Anto mengeklaim barang-barang milik sang penumpang masuk ke Indonesia tetap melalui “pemeriksaan secara keseluruhan oleh petugas dan tidak ada barang ilegal.”
Ia juga mengeklaim TNI masih mendalami masalah permohonan bantuan ini. “Apabila ada hal-hal yang tidak sesuai aturan maka tentunya akan ada tindakan untuk yang bersangkutan,” tukas Anto.
BBC News Indonesia juga sempat menghubungi Direktur Komunikasi dan Bimbingan Pengguna Jasa Bea Cukai, Nirwala Dwi Heryanto, untuk meminta tanggapannya mengenai isu ini. Namun, sampai artikel ini terbit, Nirwala tak memberikan respons.
‘Keistimewaan militer’
Pegiat anti korupsi dari Transparency International Indonesia (TII), Asri Widayati, mengatakan permohonan bantuan masuknya barang dari pihak militer kepada Bea Cukai ini adalah praktik korupsi.
“Fenomena potong kompas dalam perizinan beacukai di bandara tersebut dapat dikategorikan sebagai korupsi,” kata Asri.
“Hal tersebut mengandalkan ‘kedekatan’ dengan pejabat publik yang berwenang dalam perizinan.
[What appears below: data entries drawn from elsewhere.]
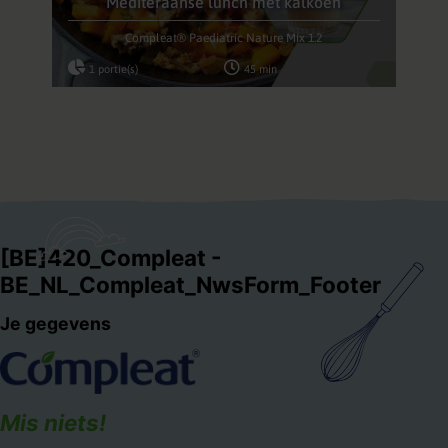
Mediteraanse lunch met kalkoen
Compleat® Paediatric Nature Mix 1.2
1 portie(s)
45 min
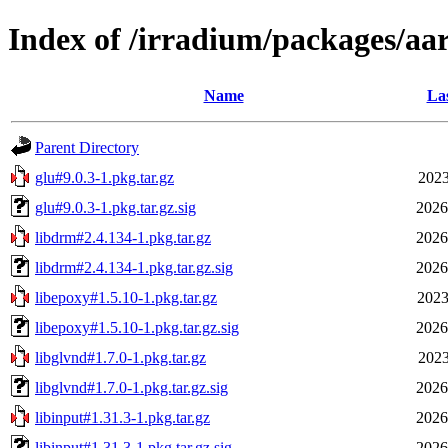
Index of /irradium/packages/aa
Name
Las
Parent Directory
glu#9.0.3-1.pkg.tar.gz
2023
glu#9.0.3-1.pkg.tar.gz.sig
2026
libdrm#2.4.134-1.pkg.tar.gz
2026
libdrm#2.4.134-1.pkg.tar.gz.sig
2026
libepoxy#1.5.10-1.pkg.tar.gz
2023
libepoxy#1.5.10-1.pkg.tar.gz.sig
2026
libglvnd#1.7.0-1.pkg.tar.gz
2023
libglvnd#1.7.0-1.pkg.tar.gz.sig
2026
libinput#1.31.3-1.pkg.tar.gz
2026
libinput#1.31.3-1.pkg.tar.gz.sig
2026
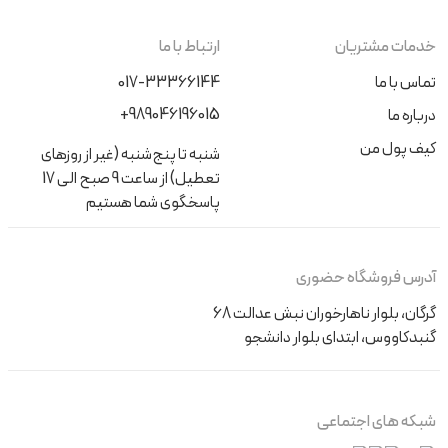
خدمات مشتریان
ارتباط با ما
تماس با ما
017-33366144
+989046196015
درباره ما
کیف پول من
شنبه تا پنج‌شنبه (غیر از روزهای
تعطیل) از ساعت 9 صبح الی 17
پاسخگوی شما هستیم
آدرس فروشگاه حضوری
گرگان، بلوار ناهارخوران نبش عدالت 68
گنبدکاووس، ابتدای بلوار دانشجو
شبکه های اجتماعی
Itu artinya, ada penyalahgunaan kekuasaan untuk kepentingan pribadi,” tambahnya Asri.
Kejadian ini, menurut Asri, menunjukkan tata kelola bea cukai yang tidak dikelola secara profesional, justru terkesan militeristik.
“Khususnya bea cukai bandara yang seharusnya dikelola dengan profesional tetapi justru dikelola dengan sistem ‘komando’ dengan memanfaatkan kedekatan antara Komando Daerah Militer Jayakarta dengan Kepala Bea Cukai Bandara Soekarno Hatta,” ujar Asri.
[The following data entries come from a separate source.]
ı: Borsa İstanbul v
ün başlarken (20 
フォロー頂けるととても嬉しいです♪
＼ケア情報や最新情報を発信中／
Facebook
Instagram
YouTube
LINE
Dengan mencuatnya permasalahan ini, Asri menyebut “reputasi dari Direktorat Jenderal Bea Cukai semakin memburuk karena kian memberikan ‘keistimewaan’ bagi militer.”
Asri mengatakan praktik ini perlu ditanggapi serius, jika tidak maka akan membawa kerugian bagi negara.
“Pendapatan negara dari perizinan Bea Cukai akan merosot, institusi tersebut kemungkinan akan menjadi sarang korupsi, dan memiliki tata kelola yang buruk, tidak akuntabel dan tidak transparan,” kata Asri.
Isu surat permohonan bantuan pihak militer kepada Bea Cukai ini mencuat tak lama dari kontroversi penunjukan Djaka Budi Utama, sebagai dirjen Bea Cukai.
Djaka yang berlatar belakang militer dilantik pada Jumat, (23/05).
Sejumlah pihak kala itu mengkritik penunjukan Djaka dilatari “konflik kepentingan” karena keterkaitan Djaka dengan Prabowo Subianto, semasa mereka bertugas di Kopassus di masa lampau.